This morning my friend was telling me how she loves this time of year, when you can still see the skeletal limbs of the trees underneath the sprouting buds of their bony branches. I asked her why she felt this way, especially since most prefer the red, orange and yellow canvas outlining autumn-time highways. “It’s about waking up,” is what she told me.

She put it into such human terms. Waking up, something we all do each day. But have you ever wondered if the trees want to come back each year? Would you wake up each day knowing that you would be discarded for several months of the year? The only time anybody really notices trees anyway is when they bud in the spring and when they dud in the fall. They might make it into a painting or two, but has there ever been a painting worth mentioning in which a single tree was the focal point?

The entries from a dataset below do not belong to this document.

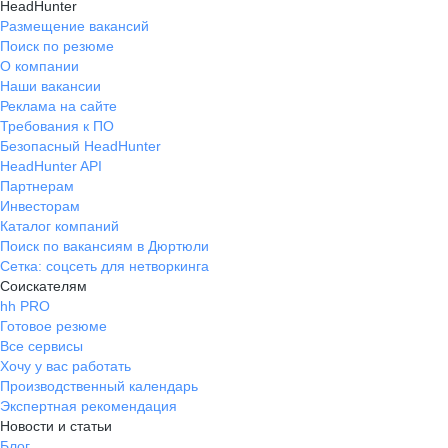
HeadHunter
Размещение вакансий
Поиск по резюме
О компании
Наши вакансии
Реклама на сайте
Требования к ПО
Безопасный HeadHunter
HeadHunter API
Партнерам
Инвесторам
Каталог компаний
Поиск по вакансиям в Дюртюли
Сетка: соцсеть для нетворкинга
Соискателям
hh PRO
Готовое резюме
Все сервисы
Хочу у вас работать
Производственный календарь
Экспертная рекомендация
Новости и статьи
Блог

I wonder about all the things these trees have seen. All the unspeakable crimes in long forgotten, out of sight forests. All the blossoming romances on inviting park benches. These trees have looked on as neighbourhoods were built all around them while their siblings were being torn down, replaced by shopping malls and parking lots. Weeks without water and weeks without sun. Chaperones to lost animals with nowhere left to go. With so many branches but no ability to swat at the dogs who urinate without the slightest regard on them.

It’s a bleak existence, a tree might tell you. And yet each year they come back to life. Maybe my friend was right. Maybe it’s all about waking up.

I want to live with that same drive to come back when I feel forgotten.